L’érotisme et la façon que nous avons de le vivre est propre à chacun. Nous le voyons différemment selon notre éducation, notre culture et surtout selon l’envie que nous avons de partager ces moments sensuels.

Virginie le dit: l’un des derniers bastions de notre liberté individuelle… Ce sont des moments qui n’appartiennent qu’à nous. Qui nous font nous sentir bien, qui nous donnent du plaisir, qui entretiennent la complicité dans le couple, l’envie de se retrouver, de s’étreindre et d’être ensemble… En parler librement, dire nos envies, proposer, avec cette tendresse propre à ceux qui partagent non seulement des sentiments mais qui savent aussi que ces moments sont essentiels dans la construction d’un couple… Vous savez… Cette construction qui ne doit jamais s’arrêter… Celle qui nous donne envie d’avancer toujours, de se surprendre encore et de regarder l’autre avec la même intensité des premiers jours… Cette intensité qui évolue, qui se transforme, mais qui est toujours présente, vivifiante, celle qui nous fait sentir si vivants…

Je n’ai lu que très peu d’ouvrages érotiques. La blague sur le Kama Sutra vient du fait qu’un monsieur m’avait donné des livres et que parmi eux, il y avait un ouvrage expliquant le Kama Sutra. Et non! Je ne l’ai toujours pas lu! Vous croyez qu’il m’a lancé un message subliminal? Mais je sais apprécier un beau texte quand j’en lis un… Il n’est guère aisé de parler délicatement de sexe, de sensualité… Certains auteurs l’ont fait avec intelligence. D’autres de façon plus crue… Quand j’étais jeune, j’ai lu Sade « La Philosophie dans le Boudoir »: je ne voyais rien d’érotique dans ces écrits là. Du cul. Une sorte de porno littéraire avant-gardiste. Je n’avais pas aimé, tout en lui reconnaissant une dextérité incroyable dans l’écriture. Peut-être parce que je n’envisage pas l’érotisme sans sentiments ou délicate complicité.

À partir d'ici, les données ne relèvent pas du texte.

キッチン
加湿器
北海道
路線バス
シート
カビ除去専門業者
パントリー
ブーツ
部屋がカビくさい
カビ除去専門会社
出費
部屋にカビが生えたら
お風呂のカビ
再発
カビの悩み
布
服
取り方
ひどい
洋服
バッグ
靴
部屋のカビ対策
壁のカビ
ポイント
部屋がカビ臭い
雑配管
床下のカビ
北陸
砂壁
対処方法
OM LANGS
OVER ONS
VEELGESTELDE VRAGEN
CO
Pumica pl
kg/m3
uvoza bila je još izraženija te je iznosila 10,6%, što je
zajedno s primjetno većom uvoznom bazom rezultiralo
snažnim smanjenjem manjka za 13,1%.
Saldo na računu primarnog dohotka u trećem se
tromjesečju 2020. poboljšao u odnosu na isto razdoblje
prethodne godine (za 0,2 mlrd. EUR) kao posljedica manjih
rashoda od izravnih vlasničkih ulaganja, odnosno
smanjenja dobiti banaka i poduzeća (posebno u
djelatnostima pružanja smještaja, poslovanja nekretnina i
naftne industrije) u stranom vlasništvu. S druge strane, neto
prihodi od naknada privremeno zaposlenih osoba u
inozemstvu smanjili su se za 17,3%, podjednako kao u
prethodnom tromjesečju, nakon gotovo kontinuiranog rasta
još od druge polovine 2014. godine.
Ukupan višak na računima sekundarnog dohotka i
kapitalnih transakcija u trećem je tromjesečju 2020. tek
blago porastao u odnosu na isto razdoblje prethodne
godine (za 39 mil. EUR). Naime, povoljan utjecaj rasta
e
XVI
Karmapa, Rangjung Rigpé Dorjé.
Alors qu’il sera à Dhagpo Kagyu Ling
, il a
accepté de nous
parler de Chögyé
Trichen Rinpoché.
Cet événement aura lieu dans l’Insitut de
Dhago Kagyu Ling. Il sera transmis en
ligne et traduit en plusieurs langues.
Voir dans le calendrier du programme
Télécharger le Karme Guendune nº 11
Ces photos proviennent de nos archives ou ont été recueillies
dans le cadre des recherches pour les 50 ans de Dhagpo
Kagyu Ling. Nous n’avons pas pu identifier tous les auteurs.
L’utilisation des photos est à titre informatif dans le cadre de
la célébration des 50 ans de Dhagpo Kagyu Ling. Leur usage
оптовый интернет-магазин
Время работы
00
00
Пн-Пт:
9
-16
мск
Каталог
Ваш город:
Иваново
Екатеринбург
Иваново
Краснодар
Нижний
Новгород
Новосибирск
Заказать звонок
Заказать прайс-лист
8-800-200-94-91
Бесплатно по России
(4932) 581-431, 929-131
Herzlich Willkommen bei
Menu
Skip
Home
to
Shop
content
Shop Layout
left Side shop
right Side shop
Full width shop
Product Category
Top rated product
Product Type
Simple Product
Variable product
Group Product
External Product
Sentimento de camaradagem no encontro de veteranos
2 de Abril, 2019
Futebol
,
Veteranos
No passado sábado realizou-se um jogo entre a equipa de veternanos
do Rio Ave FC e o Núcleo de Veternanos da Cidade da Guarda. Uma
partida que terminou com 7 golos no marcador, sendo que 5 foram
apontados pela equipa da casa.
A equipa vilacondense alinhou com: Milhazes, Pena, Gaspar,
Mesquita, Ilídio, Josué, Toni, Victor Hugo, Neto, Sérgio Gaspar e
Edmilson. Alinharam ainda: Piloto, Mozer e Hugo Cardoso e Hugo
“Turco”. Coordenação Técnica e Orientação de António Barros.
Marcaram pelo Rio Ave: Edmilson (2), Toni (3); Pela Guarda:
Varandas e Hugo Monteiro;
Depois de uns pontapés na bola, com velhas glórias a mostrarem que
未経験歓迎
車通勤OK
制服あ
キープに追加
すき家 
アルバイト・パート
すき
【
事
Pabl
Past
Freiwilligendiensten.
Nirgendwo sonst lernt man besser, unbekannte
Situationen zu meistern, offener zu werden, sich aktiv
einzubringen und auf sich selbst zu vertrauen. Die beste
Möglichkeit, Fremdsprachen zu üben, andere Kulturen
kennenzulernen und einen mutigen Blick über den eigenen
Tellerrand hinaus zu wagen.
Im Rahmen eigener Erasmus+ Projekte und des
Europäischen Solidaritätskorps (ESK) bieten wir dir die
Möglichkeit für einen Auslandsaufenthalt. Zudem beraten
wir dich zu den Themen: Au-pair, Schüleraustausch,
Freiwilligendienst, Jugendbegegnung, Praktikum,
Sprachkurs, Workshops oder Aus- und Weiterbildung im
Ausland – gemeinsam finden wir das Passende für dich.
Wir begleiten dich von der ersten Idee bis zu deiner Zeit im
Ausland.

Et puis oui… Se sentir femme. Se savoir attirante, et se sentir d’autant plus attirée. Deviner le sourire quand une étreinte s’intensifie. Les jeux de regards, l’envie d’être belle et savoir que l’on vous trouve belle… Ne pas avoir peur, oser et  surprendre. L’autre et soi-même. Avec confiance en ce que nous partageons. En toute simplicité.

Le sexe et l’érotisme sont intimement liés. Mais ils sont différents. L’un sans l’autre, ils existent. Ensemble, ils peuvent devenir une merveille de chaque instant sensuel.

Chacun a le droit de vivre ces moments là comme il l’entend. C’est une chose qui m’effraie toujours de voir, d’entendre les jugements à l’encontre de ceux qui vivent leur sexualité de façon débridée. En quoi cela nous regarde-t-il? Vivons comme nous le souhaitons. Que cela soit cru, tendre, sensuel, bestial, émouvant, purement physique ou simplement bon… Si cette sexualité, empreinte d’érotisme ou pas, est épanouie, le reste n’a que peu d’importance….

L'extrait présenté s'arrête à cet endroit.